### What you need to do:
Go through the entries, filter for the word "those", and copy every line that has it.

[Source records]
★ ★ ★ ★ ★ ★ ★

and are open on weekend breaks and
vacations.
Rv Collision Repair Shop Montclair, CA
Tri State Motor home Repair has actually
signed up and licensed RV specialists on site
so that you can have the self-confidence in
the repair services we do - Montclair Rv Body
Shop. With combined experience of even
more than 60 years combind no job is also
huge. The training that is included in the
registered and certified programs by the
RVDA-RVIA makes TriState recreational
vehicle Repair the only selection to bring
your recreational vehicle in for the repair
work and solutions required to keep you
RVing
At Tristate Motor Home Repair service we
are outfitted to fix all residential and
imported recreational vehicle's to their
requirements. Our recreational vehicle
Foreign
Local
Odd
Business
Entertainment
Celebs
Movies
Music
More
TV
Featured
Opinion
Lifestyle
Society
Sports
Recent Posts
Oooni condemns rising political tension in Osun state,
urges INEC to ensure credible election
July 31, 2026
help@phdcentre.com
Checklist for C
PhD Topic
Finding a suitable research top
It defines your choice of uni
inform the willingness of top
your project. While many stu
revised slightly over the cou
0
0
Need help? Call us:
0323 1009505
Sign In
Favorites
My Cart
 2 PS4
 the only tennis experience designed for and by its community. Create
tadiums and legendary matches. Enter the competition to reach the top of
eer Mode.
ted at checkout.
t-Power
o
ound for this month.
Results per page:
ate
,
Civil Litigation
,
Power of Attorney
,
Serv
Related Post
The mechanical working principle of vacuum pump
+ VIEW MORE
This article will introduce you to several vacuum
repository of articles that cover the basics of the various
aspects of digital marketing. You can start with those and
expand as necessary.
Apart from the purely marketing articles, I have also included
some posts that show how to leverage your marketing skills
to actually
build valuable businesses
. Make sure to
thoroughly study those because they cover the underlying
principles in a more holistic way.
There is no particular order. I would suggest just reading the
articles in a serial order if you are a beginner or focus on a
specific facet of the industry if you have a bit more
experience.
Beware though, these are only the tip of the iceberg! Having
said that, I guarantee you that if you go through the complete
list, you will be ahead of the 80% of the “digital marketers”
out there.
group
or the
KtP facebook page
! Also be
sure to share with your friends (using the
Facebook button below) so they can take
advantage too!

★ ★ ★ ★ ★ ★ ★

### Answer to this task:
aspects of digital marketing. You can start with those and
thoroughly study those because they cover the underlying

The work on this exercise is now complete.